The ideas of Leibniz were later rediscovered by George Boole in the 19th century and were a centerpiece for computer logic (Peckhaus (2018)). The computational models that unfolded that century placed Symbolicism, also known as classical AI or GOFAI (Good Old-Fashioned Artificial Intelligence), as the ruling paradigm artificial intelligence for more than 40 years. According to the physical symbol system hypothesis formulated by Newell and Simon, symbolic AI provided sufficient conditions for achieving a “general intelligent system”1.

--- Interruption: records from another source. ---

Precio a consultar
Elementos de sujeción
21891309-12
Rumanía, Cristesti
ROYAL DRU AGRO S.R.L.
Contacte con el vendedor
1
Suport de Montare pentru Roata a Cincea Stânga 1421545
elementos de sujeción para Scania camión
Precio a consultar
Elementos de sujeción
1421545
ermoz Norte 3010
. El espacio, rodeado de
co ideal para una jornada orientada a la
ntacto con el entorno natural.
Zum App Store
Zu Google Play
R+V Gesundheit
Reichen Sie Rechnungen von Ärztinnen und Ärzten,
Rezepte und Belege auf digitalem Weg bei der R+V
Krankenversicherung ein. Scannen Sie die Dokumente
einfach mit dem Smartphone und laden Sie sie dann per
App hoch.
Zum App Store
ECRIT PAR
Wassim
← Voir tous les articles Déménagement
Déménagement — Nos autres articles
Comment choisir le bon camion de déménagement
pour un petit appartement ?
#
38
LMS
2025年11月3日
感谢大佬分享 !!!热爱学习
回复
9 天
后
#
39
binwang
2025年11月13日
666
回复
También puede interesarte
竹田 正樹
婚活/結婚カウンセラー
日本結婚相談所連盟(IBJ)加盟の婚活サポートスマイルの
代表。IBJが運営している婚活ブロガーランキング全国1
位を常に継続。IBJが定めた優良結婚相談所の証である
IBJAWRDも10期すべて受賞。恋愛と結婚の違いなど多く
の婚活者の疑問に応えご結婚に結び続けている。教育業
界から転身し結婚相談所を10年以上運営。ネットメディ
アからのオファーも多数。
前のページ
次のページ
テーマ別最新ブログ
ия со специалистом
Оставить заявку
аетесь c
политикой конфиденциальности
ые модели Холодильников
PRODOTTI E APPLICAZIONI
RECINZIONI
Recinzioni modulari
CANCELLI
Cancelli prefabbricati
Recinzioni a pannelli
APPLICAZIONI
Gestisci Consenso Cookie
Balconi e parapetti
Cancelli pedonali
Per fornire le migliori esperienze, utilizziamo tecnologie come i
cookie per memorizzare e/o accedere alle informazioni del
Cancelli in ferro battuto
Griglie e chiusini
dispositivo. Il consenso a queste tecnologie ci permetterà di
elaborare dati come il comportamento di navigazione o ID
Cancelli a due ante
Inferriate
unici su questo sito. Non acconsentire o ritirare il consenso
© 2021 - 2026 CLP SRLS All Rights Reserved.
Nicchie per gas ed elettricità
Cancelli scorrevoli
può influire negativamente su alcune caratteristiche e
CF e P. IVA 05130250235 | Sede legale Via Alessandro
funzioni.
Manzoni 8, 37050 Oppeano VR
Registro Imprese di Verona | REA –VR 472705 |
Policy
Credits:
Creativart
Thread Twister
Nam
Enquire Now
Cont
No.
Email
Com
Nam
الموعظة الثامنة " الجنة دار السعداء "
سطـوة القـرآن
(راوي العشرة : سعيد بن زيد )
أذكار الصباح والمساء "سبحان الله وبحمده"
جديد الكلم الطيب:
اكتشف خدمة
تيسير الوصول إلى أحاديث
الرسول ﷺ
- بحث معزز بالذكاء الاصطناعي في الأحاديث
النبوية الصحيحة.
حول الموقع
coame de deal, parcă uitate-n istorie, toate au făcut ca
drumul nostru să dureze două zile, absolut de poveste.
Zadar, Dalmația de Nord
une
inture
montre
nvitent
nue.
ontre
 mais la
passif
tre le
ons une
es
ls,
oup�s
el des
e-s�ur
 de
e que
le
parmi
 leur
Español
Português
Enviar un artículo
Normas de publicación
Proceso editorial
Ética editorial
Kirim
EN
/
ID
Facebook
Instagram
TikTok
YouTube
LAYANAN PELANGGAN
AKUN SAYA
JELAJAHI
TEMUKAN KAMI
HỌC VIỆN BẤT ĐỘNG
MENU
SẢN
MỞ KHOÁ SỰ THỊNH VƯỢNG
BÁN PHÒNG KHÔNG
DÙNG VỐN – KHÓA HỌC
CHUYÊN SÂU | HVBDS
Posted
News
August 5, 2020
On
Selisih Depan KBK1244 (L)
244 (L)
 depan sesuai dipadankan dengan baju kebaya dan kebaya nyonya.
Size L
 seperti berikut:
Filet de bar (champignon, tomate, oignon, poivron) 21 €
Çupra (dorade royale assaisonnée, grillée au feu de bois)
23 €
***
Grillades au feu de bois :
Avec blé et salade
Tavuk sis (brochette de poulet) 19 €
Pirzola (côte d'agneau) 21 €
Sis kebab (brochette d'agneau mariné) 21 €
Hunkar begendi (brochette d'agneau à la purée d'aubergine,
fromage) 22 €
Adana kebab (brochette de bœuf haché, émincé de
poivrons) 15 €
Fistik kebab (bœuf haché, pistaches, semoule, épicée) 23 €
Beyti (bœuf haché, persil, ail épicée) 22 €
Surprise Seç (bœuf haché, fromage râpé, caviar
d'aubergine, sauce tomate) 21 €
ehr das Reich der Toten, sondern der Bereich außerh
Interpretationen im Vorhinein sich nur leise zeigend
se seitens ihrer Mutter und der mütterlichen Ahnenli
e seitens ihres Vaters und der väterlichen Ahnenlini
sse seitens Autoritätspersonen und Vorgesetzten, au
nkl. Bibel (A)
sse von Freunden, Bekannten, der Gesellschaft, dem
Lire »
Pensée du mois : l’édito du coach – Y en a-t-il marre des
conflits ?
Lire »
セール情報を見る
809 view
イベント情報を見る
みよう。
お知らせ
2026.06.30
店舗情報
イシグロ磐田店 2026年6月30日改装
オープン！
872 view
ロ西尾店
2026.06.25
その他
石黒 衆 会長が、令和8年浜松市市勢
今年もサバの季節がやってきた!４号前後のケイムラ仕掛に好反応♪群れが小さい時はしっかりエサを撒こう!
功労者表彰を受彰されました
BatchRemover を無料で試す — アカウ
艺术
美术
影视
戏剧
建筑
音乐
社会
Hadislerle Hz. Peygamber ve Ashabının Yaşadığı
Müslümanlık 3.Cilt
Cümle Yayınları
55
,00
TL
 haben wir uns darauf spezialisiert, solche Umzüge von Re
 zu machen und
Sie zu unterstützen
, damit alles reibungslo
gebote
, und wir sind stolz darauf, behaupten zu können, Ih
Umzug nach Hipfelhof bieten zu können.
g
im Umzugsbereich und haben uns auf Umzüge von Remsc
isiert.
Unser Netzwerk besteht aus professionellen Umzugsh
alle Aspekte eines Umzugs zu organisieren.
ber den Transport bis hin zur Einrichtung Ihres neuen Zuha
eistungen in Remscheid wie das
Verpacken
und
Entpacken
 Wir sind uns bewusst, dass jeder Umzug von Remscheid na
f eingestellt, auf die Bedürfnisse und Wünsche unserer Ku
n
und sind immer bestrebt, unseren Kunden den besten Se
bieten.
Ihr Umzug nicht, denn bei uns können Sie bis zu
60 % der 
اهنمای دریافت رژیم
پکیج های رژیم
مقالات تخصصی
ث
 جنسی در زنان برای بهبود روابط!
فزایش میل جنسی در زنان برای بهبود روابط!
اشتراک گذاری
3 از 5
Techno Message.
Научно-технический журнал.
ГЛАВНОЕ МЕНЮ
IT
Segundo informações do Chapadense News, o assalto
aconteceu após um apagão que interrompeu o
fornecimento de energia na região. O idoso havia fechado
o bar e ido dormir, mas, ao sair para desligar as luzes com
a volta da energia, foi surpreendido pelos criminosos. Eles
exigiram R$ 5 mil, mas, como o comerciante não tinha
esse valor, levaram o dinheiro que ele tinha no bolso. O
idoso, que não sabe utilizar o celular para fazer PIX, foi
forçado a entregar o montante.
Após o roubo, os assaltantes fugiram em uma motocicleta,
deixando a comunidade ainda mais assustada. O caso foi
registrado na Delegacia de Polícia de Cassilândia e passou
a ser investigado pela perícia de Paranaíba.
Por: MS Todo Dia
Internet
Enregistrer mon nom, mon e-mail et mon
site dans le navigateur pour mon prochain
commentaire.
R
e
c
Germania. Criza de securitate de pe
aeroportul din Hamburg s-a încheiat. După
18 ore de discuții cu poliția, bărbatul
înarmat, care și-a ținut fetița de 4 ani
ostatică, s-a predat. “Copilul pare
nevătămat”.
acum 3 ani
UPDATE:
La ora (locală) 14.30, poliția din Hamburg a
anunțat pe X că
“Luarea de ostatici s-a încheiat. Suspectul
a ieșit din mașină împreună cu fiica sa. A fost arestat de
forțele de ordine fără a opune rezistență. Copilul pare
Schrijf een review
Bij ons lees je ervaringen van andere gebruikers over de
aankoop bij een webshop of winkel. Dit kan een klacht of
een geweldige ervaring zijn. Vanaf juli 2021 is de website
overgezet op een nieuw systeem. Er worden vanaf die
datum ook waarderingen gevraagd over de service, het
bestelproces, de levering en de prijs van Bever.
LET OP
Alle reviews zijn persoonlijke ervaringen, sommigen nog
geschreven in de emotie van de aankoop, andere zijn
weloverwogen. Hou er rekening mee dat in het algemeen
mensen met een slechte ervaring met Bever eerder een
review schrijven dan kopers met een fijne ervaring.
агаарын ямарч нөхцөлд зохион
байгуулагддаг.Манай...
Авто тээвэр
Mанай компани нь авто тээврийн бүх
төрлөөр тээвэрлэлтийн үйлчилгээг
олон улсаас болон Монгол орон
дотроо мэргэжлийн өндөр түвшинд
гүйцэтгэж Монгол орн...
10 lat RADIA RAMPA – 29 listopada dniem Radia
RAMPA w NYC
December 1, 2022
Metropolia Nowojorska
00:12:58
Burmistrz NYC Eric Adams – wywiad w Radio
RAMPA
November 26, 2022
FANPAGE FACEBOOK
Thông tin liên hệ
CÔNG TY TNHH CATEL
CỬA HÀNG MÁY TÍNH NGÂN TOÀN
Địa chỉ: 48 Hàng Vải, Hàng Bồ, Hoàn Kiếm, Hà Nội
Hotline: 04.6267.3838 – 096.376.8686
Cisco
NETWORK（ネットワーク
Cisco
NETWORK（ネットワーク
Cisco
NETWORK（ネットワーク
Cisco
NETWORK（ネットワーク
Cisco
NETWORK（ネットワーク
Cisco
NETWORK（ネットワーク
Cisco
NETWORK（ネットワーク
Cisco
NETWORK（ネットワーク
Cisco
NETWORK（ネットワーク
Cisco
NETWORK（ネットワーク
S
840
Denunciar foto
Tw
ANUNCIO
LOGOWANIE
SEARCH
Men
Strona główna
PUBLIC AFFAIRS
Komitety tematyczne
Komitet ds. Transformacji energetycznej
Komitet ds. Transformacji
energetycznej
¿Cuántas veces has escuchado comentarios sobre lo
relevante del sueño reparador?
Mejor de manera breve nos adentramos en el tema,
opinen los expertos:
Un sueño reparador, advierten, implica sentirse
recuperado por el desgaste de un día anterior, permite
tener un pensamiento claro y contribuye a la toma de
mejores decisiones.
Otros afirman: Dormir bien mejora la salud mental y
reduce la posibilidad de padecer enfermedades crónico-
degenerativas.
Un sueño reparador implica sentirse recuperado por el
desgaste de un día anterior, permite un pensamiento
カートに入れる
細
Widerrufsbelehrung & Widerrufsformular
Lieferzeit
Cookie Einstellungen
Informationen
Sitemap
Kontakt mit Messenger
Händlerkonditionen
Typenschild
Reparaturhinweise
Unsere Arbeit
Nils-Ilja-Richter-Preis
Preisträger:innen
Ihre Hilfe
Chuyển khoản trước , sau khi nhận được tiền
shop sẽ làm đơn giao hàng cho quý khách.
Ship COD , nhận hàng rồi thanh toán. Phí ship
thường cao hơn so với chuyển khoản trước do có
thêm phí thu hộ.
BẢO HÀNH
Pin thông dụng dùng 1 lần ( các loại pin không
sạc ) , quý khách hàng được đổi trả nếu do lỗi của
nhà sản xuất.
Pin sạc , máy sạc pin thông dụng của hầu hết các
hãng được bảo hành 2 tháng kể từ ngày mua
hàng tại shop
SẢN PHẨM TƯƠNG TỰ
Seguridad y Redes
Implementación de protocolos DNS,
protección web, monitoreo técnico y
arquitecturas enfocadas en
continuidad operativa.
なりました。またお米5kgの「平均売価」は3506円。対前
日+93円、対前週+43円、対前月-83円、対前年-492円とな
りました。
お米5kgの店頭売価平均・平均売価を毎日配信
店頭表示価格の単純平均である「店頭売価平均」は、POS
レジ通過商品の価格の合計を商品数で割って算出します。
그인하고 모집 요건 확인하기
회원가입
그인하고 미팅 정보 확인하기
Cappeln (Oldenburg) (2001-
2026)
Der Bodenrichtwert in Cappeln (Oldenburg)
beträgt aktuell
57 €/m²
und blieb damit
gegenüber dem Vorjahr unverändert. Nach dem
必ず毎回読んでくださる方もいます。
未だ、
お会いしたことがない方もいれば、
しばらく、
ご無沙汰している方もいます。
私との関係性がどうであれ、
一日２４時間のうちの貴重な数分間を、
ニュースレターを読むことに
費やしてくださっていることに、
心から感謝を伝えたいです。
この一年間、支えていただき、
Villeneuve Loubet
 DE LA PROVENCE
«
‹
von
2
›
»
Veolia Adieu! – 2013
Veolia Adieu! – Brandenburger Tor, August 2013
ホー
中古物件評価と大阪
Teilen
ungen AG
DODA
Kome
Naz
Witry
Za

1 For this and other contributions, the authors have received a Turing award in 1975. However, this hypothesis is widely contested, for several reasons, not to mention the vagueness in the definition of intelligence. The authors even later recognized that it may not hold. For a more thorough investigation, see Nilsson (2007)
Reasoning is an important feature of intelligence and thus has always been of great interest in the AI community. Symbolicism has shared great success in these tasks. For instance, one well-celebrated type of implementation called Expert System assembles knowledge of a particular subject, making specialized logical inferences. Upon analyzing an incoming patient with fever, a medical expert system could determine that the patient has some sort of infection, and, based on additional symptoms and logical rules, assert by what type of disease the patient might be afflicted.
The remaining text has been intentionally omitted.